Stammdaten & DatenZuletzt geprüft: 2026-07-31

Mengeneinheit

Eine Mengeneinheit ist die im Artikelstamm hinterlegte Einheit, in der ein Artikel gezählt, gelagert, ein- und verkauft wird – etwa Stück, Karton, Kilogramm oder Liter. Sie legt fest, worauf sich Bestände, Preise und Mengen auf jedem Beleg beziehen.

Eine Mengeneinheit ist die Einheit, in der ein Artikel im ERP-System mengenmäßig erfasst wird – also gezählt, gelagert, bestellt und verkauft. Typische Beispiele sind Stück, Paar, Karton, Palette, Kilogramm, Liter oder Meter. Als Merkmal des Artikelstamms bestimmt die Mengeneinheit, worauf sich jede Mengenangabe auf einem Beleg bezieht: Ohne sie ist die Zahl „12" bedeutungslos – erst „12 Stück" oder „12 Kartons" ergibt eine eindeutige, verarbeitbare Angabe.

Weil Einkauf, Lager und Verkauf denselben Artikel oft in unterschiedlichen Einheiten handhaben, führen ERP-Systeme in der Regel mehrere Mengeneinheiten je Artikel mit hinterlegten Umrechnungsfaktoren. Ein Getränk wird beispielsweise palettenweise eingekauft, kartonweise gelagert und flaschenweise verkauft. Die Mengeneinheit ist damit weit mehr als ein Etikett: Sie ist die Grundlage korrekter Bestandsführung, stimmiger Preise und automatisierbarer Prozesse über alle Kanäle hinweg.

Auf einen Blick

  • Einheit, in der ein Artikel gezählt, gelagert, ein- und verkauft wird (Stück, kg, Liter, Karton …)
  • Merkmal des Artikelstamms – ohne sie ist jede Mengenangabe mehrdeutig
  • Meist mehrere Einheiten je Artikel mit Umrechnungsfaktoren (Basis-, Einkaufs-, Verkaufs-, Lagereinheit)
  • Basiseinheit ist die Bezugsgröße für Bestand und Bewertung
  • Fehlerhafte Umrechnung führt zu falschen Beständen, Preisen und Rechnungen

Was ist eine Mengeneinheit und welche Arten gibt es?

Die Mengeneinheit legt den Maßstab fest, in dem die Menge eines Artikels ausgedrückt wird.

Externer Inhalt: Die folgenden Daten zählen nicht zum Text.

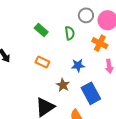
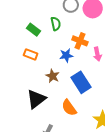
green rectangle: (41, 30) -> (33, 30), moved
orange cross: (100, 43) -> (80, 41), moved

Grundsätzlich unterscheidet man zählbare (diskrete) Einheiten wie Stück, Paar oder Karton von messbaren (kontinuierlichen) Einheiten wie Kilogramm, Liter oder Meter. Zählbare Artikel werden in ganzen Einheiten geführt, messbare können dezimale Mengen annehmen – ein Unterschied, der im ERP-System die zulässigen Nachkommastellen und die Preisberechnung beeinflusst.

In der Praxis trägt derselbe Artikel häufig mehrere Rollen von Einheiten. Sie beschreiben nicht verschiedene Produkte, sondern verschiedene Verpackungs- und Handhabungsstufen ein und desselben Artikels, die über feste Faktoren zusammenhängen.

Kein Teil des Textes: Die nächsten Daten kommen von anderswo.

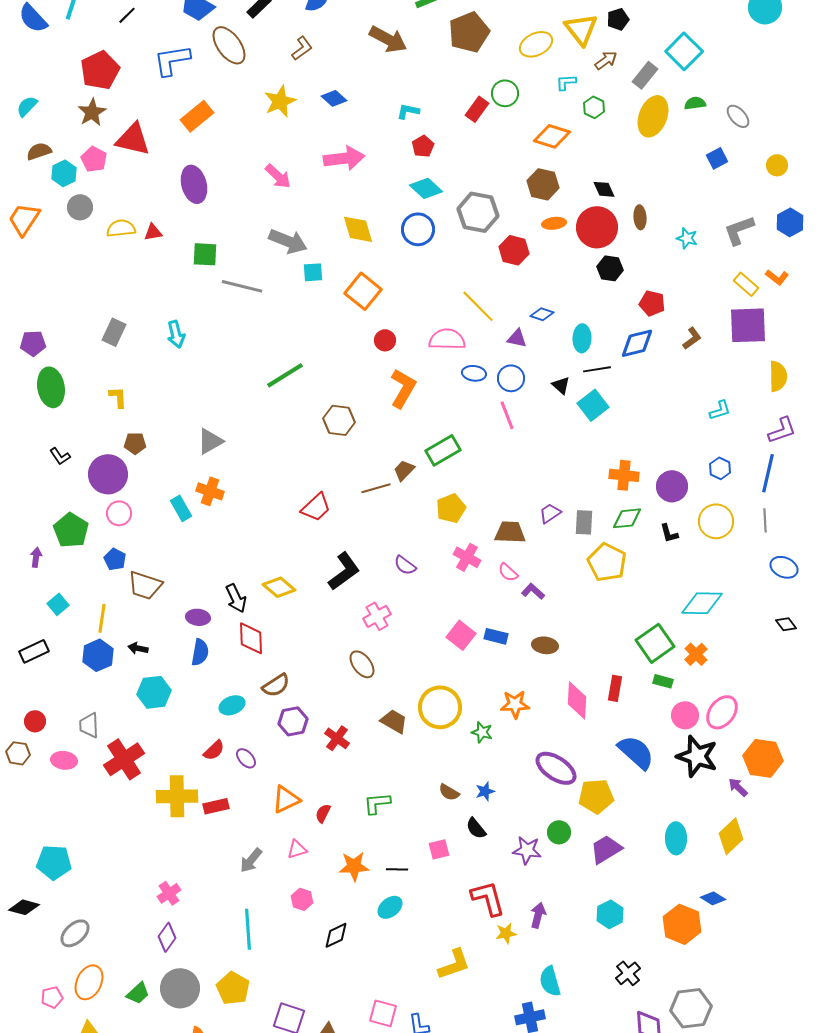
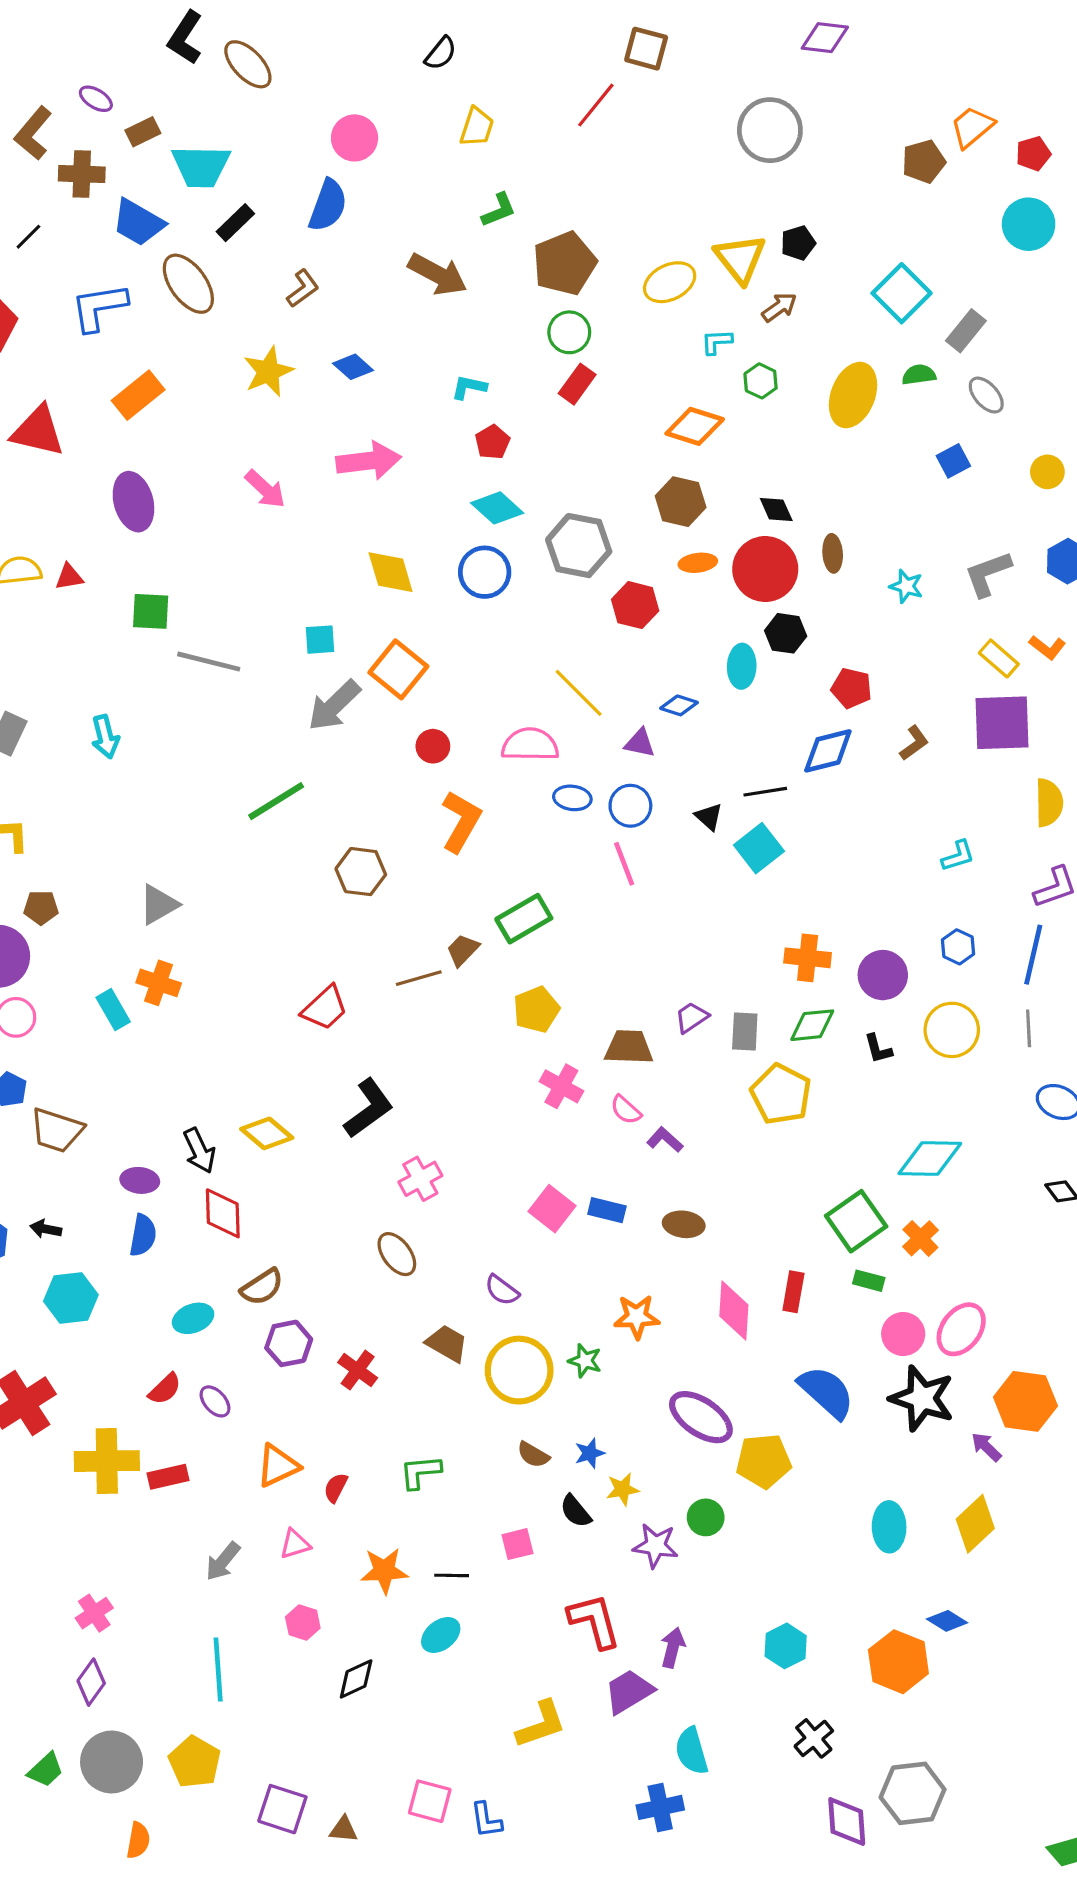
gray rectangle: (645, 75) -> (966, 331), moved
green circle: (505, 93) -> (569, 332), moved
gray arrow: (288, 241) -> (334, 705), moved, turned 114
cyan ellipse: (582, 338) -> (742, 666), moved
purple semicircle: (405, 565) -> (502, 1290), moved
yellow circle: (440, 707) -> (519, 1370), moved
purple trapezoid: (606, 849) -> (629, 1691), moved
yellow star: (506, 933) -> (623, 1489), moved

Basiseinheit, Einkaufs-, Verkaufs- und Lagereinheit

Die Basiseinheit (auch Lager- oder Bestandseinheit) ist die kleinste, nicht weiter teilbare Bezugsgröße – meist Stück oder das jeweilige Grundmaß. In ihr wird der Bestand geführt und bewertet. Davon abgeleitet sind die Einkaufseinheit (in der bestellt wird, z. B. Karton oder Palette) und die Verkaufseinheit (in der verkauft wird, z. B. Stück oder Gebinde). Jede abweichende Einheit ist über einen Umrechnungsfaktor mit der Basiseinheit verknüpft, etwa „1 Karton = 24 Stück".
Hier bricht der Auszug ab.